The recommendation accuracy of each model in the training and test sets is shown in Fig. 6. The accuracy of the model is always the highest in the training set, which is around 0.6, and in the test set, which is 0.68. The accuracy of the model decreases to a certain extent as the number of samples increases, but the decrease is small, which shows that the performance of the model is relatively stable. Fig. 6(a) shows that the recommended accuracy of PA will increase slightly when the training sample is increased to 150, but its overall accuracy is still not high, and its performance in the early stage of training and testing is the worst. Figure 6(b) shows that there is little difference in performance between ML and IFIM in the test set. It may be because ML got better training results in the training set and made up the gap with IFIM. Compared with these models, the performance of this model is the best in both the training set and the test set.

Fig. 6. Recommendation accuracy of each model in training set and test set.

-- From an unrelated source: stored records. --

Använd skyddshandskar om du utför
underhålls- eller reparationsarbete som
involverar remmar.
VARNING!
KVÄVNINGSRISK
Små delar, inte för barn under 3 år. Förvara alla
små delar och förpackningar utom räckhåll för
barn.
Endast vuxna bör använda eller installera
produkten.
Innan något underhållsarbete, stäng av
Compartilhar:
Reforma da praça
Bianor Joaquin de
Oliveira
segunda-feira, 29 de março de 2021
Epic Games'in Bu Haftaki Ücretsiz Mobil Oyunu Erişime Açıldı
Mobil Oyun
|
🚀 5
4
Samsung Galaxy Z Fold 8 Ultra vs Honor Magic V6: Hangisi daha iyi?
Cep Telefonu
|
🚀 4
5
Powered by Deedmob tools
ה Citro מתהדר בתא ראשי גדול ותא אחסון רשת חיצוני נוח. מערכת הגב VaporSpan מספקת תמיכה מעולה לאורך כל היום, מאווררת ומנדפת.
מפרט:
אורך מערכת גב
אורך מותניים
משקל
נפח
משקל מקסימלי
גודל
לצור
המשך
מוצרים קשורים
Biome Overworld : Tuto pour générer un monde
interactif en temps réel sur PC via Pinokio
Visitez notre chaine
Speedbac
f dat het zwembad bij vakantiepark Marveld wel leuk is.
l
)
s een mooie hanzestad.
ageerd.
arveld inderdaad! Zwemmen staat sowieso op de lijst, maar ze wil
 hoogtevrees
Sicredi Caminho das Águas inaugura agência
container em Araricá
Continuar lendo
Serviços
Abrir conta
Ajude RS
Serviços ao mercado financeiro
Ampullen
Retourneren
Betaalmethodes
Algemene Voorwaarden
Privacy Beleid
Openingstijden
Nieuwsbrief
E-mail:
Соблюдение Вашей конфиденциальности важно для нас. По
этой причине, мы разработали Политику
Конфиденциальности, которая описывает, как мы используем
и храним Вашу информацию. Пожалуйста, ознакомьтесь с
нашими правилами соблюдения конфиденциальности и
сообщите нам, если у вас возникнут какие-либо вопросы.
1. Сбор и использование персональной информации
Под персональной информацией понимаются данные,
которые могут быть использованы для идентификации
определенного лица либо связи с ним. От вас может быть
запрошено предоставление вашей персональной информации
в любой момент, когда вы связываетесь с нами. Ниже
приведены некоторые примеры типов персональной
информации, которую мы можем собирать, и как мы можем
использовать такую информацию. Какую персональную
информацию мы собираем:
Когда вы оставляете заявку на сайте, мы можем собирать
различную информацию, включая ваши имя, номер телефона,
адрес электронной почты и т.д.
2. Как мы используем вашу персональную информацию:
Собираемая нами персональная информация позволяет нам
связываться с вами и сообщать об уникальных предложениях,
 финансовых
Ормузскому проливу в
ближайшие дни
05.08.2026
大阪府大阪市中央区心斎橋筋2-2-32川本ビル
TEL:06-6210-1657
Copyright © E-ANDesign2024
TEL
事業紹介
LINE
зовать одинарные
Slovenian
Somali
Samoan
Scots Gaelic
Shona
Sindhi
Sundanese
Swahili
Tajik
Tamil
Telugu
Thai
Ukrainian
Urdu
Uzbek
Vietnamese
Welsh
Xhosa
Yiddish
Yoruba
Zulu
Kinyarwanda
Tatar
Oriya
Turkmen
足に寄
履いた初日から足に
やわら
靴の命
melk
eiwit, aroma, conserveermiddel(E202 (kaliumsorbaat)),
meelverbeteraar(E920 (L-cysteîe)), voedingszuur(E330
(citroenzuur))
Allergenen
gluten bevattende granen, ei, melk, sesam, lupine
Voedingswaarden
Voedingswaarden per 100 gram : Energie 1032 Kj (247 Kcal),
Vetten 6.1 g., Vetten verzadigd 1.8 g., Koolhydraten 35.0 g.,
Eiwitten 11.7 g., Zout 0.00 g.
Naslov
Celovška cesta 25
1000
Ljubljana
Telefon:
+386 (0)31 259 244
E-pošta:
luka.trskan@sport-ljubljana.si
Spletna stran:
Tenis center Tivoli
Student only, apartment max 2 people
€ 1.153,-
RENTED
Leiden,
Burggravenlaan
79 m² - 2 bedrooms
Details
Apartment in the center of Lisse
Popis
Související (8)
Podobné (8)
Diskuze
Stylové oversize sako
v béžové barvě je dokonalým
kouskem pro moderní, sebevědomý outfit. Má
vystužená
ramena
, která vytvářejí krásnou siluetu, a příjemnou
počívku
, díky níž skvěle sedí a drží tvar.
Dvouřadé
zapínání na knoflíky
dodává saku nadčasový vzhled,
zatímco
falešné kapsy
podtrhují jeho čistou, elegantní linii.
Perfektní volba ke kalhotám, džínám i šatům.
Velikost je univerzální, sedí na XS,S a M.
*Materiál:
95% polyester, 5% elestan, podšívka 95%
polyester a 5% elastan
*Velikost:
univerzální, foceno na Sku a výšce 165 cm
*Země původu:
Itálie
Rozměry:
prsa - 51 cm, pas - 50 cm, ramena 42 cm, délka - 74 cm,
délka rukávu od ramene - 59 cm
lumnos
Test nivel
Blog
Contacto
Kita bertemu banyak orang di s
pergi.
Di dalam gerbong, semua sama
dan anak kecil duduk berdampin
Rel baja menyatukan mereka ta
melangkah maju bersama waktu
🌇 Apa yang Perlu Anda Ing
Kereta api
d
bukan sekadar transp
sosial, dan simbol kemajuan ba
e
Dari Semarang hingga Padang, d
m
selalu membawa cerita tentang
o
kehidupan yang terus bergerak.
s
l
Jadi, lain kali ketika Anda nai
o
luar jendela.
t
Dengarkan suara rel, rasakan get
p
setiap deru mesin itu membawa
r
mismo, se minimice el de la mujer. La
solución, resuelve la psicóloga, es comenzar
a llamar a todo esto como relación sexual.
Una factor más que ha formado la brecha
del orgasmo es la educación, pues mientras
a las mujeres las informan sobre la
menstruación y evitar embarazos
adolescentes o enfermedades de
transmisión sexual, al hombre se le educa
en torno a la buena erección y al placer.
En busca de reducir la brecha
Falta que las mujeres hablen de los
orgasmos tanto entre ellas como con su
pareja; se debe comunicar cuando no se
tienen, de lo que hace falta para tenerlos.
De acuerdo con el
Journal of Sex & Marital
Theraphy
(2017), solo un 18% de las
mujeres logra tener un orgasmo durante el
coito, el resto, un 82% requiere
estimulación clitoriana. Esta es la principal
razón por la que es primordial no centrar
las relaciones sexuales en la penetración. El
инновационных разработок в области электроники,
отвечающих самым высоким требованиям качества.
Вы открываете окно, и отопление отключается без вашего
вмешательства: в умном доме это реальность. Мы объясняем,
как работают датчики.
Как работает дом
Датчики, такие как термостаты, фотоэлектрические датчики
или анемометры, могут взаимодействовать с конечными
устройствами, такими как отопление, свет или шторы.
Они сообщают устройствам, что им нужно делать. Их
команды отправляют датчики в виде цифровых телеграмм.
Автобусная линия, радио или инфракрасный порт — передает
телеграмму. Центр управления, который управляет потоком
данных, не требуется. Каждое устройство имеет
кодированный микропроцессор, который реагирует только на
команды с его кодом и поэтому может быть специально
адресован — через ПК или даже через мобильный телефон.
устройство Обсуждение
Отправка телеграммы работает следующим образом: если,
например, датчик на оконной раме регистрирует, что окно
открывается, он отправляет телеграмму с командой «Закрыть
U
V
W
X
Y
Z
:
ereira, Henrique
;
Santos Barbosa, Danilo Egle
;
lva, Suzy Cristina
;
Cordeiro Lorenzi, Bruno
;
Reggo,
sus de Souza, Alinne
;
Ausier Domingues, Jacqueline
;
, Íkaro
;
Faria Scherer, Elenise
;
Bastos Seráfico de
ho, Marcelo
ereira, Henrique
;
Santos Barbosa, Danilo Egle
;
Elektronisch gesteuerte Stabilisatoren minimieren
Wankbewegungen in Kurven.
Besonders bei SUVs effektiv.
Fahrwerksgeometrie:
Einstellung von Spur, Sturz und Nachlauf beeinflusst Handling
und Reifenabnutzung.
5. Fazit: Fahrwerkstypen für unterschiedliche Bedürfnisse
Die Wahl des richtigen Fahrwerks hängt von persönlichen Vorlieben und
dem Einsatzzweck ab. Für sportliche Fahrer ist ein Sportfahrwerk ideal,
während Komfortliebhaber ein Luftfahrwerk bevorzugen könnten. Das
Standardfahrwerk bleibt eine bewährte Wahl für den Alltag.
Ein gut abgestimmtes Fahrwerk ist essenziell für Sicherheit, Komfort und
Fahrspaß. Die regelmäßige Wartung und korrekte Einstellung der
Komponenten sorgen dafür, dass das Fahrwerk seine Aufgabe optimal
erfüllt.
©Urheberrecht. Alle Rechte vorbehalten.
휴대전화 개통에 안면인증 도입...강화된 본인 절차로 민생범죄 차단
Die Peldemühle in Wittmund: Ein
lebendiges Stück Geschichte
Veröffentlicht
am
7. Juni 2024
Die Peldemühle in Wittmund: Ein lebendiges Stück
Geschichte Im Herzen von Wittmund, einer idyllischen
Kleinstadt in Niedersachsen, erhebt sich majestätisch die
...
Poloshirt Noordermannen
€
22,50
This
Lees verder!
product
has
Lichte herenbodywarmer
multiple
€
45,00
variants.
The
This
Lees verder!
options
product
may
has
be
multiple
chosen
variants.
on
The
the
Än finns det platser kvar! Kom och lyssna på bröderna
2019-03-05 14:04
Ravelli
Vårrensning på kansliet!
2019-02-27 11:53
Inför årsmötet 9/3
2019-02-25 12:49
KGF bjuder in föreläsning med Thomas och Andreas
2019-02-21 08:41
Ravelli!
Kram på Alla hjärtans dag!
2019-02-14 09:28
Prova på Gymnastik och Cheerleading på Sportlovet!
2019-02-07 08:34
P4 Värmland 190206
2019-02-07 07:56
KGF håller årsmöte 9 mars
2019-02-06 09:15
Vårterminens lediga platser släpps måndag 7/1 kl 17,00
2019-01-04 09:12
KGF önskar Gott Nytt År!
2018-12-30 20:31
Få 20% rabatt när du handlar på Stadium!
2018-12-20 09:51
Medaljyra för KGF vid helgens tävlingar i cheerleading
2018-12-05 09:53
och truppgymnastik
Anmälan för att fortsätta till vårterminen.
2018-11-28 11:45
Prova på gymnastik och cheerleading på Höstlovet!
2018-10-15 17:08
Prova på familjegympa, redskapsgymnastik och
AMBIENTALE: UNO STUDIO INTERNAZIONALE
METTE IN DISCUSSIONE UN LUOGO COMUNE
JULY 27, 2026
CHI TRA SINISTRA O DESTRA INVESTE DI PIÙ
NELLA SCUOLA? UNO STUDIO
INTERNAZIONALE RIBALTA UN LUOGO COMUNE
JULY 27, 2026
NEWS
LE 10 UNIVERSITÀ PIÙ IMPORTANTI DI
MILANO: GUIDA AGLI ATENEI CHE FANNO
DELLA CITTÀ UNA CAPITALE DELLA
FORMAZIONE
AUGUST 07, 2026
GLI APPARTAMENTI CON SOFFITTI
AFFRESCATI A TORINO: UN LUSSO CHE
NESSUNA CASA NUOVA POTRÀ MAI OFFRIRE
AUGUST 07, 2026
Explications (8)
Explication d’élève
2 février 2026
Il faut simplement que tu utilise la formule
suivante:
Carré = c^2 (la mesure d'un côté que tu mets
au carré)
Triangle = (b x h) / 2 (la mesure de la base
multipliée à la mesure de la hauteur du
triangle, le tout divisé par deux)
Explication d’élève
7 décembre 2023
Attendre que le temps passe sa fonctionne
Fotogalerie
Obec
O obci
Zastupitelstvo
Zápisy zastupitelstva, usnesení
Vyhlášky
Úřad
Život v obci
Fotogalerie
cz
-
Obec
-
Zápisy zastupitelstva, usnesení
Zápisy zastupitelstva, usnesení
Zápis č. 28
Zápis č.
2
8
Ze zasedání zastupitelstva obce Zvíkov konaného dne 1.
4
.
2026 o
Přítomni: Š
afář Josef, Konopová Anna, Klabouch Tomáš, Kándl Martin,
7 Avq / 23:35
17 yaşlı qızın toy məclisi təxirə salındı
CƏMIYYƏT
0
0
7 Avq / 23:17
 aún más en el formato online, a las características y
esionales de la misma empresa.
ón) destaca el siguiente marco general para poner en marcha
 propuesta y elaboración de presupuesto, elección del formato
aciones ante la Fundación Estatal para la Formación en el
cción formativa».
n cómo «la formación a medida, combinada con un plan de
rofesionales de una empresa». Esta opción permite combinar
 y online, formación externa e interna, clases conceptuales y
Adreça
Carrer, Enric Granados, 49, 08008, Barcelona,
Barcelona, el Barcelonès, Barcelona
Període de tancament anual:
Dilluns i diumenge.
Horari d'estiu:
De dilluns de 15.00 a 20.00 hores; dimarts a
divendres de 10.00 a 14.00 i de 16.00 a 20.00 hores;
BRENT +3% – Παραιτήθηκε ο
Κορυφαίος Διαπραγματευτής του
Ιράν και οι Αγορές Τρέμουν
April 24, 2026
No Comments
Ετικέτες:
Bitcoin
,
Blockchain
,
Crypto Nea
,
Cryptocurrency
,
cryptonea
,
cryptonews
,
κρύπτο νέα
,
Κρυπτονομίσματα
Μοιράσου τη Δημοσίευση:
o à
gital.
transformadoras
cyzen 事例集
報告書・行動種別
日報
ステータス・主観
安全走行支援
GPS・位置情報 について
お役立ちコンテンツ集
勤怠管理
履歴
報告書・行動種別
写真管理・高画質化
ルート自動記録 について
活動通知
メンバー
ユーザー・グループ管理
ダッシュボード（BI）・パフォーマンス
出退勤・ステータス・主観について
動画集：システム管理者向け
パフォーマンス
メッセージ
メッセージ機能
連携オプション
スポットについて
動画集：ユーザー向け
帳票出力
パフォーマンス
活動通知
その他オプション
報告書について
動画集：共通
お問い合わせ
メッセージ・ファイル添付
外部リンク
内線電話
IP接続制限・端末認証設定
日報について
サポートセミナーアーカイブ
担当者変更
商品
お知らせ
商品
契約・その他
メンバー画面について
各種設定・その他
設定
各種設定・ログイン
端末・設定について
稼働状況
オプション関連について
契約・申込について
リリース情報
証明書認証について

The recall of each recommendation method in the normal case is shown in Fig. 7. The normal case is defined as 80% of the historical platform usage data for each job seeker selected for training and testing. The models in this study had R@20, R@60, R@100, and R@200 as 0.2566, 0.3580, 0.4399, and 0.5888. For the PA model, R@20, R@60, R@100, and R@200 are 0.18, 0.19, 0.22, and 0.36, respectively. The ML model is 0.20, 0.30, 0.38, and 0.44 respectively. The IFIM model is 0.22, 0.33, 0.38, and 0.52 respectively. Relatively speaking, the recall rate of the model in this study has always remained at the highest level, which is higher than other models.

Fig. 7. Under normal circumstances, the recommended recall rate of each model.

The recall of each model in the sparse case is shown in Fig. 8. The sparse case means that 40% of the historical data of the job applicants were selected for training and testing. The values of R@20, R@60, R@100, and R@200 of this model are 0.2490, 0.3210, 0.3950, and 0.5336, respectively. For PA model, R@20, R@60, R@100, and R@200 are 0.1884, 0.1968, 0.2365, and 0.3545, respectively. The ML models are 0.1968, 0.2987, 0.3745, and 0.43, respectively. The IFIM models are 0.21, 0.323, 0.37, and 0.51, respectively. The recall rates of the model in the sparse case are still consistently the highest compared to the other methods, which shows that the model has a better recommendation performance. Compared with the normal case, the recall rate of the model decreased slightly, but the decrease was low, which shows that the model performance has some stability.

Fig. 8. Recall rate of each model in sparse case.


The study incorporated the expected SES, competency background, historical data, and other personal career needs and job requirements of PE teaching talent in order to attract teaching talent and better build the school’s PET team, and then constructed a DCBVN recommendation model. The accuracy of the model used in this study consistently improved the most in the comparison experiments, and it was recommended to maintain an accuracy of roughly 0.6 in the training set and 0.68 in the test set. The experimental results showed that the model performed well in terms of talent recommendation, which was advantageous for the accurate matching of PE teaching talents and teaching positions, the growth of the PE teaching team in schools, and the development of a model for intelligent teacher team building. The family history and personality of job searchers were not taken into account, despite the fact that this study took into account aspects affecting the hiring process, including the aptitude and career needs of job seekers and work criteria. To make the model recommendations more applicable, efforts will be made to quantify these variables in the next study.